Meat Sci. 2016 Aug;118:34-42. doi: 10.1016/j.meatsci.2016.03.018. Epub 2016 Mar 19.
Author information
- 1Department of Animal Sciences, Meat Science Group, University of Göttingen, D-37075 Göttingen, Germany. Electronic address: lisa.meier-dinkel@agr.uni-goettingen.de.
- 2Department of Animal Sciences, Biometrics & Bioinformatics Group, University of Göttingen, D-37075 Göttingen, Germany. Electronic address: jan.gertheiss@agr.uni-goettingen.de.
- 3Department of Food and Nutrition Sciences, Anhalt University of Applied Sciences, D-06406 Bernburg, Germany. Electronic address: w.schnaeckel@loel.hs-anhalt.de.
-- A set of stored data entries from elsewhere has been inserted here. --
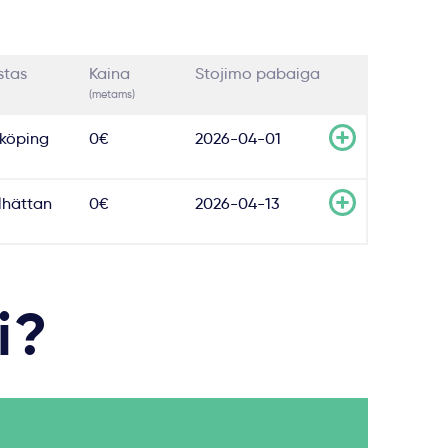
stas
Kaina
Stojimo pabaiga
(metams)
köping
0€
2026-04-01
llhättan
0€
2026-04-13
i?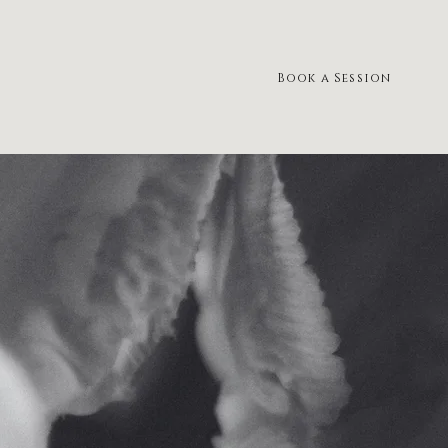
Book a Session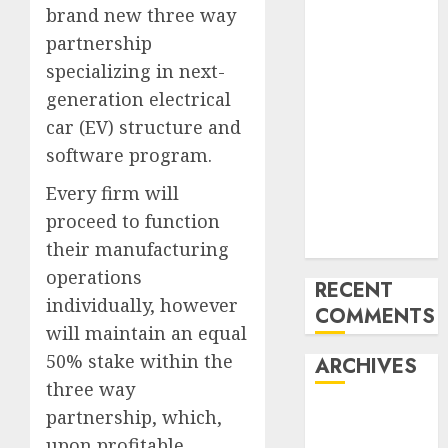
brand new three way
Last
partnership
Mercedes-
Benz 300SL
specializing in next-
Gullwing
generation electrical
made heads to
car (EV) structure and
public sale
software program.
Tesla
Every firm will
Mannequin S
Plaid revealed
proceed to function
in police spec
their manufacturing
operations
RECENT
individually, however
COMMENTS
will maintain an equal
50% stake within the
ARCHIVES
three way
October 2025
partnership, which,
July 2025
upon profitable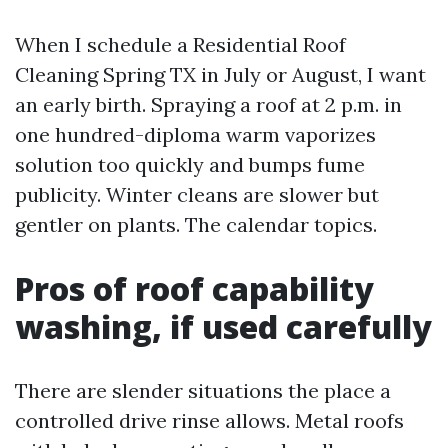
When I schedule a Residential Roof
Cleaning Spring TX in July or August, I want
an early birth. Spraying a roof at 2 p.m. in
one hundred-diploma warm vaporizes
solution too quickly and bumps fume
publicity. Winter cleans are slower but
gentler on plants. The calendar topics.
Pros of roof capability
washing, if used carefully
There are slender situations the place a
controlled drive rinse allows. Metal roofs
- 4Department of Animal Sciences, Meat Science Group, University of Göttingen, D-37075 Göttingen, Germany; isi GmbH, D-37124 Rosdorf/Göttingen, Germany. Electronic address: daniel.moerlein@agr.uni-goettingen.de.
Abstract
Characteristic
off-flavours may occur in uncastrated male pigs depending on the
accumulation of androstenone and skatole. Feasible processing of
strongly tainted carcasses is challenging but gains in importance due to
the European ban on piglet castration in 2018. This paper investigates
consumers' acceptability of two sausage
types: (a) emulsion-type (BOILED) and (b) smoked raw-fermented (FERM).
Liking (9 point scales) and flavour perception (check-all-that-apply
with both, typical and negatively connoted sensory terms) were evaluated
by 120 consumers (within-subject design). Proportion of tainted boar
meat (0, 50, 100%) affected overall liking of BOILED, F (2, 238)=23.22,
P<.001, but not of FERM sausages, F (2, 238)=0.89, P=.414. Consumers
described the flavour of BOILED-100 as strong and sweaty. In conclusion,
FERM products seem promising for processing of tainted carcasses
whereas formulations must be optimized for BOILED in order to eliminate
perceptible off-flavours. Boar taint rejection thresholds may be higher
for processed than those suggested for unprocessed meat cuts.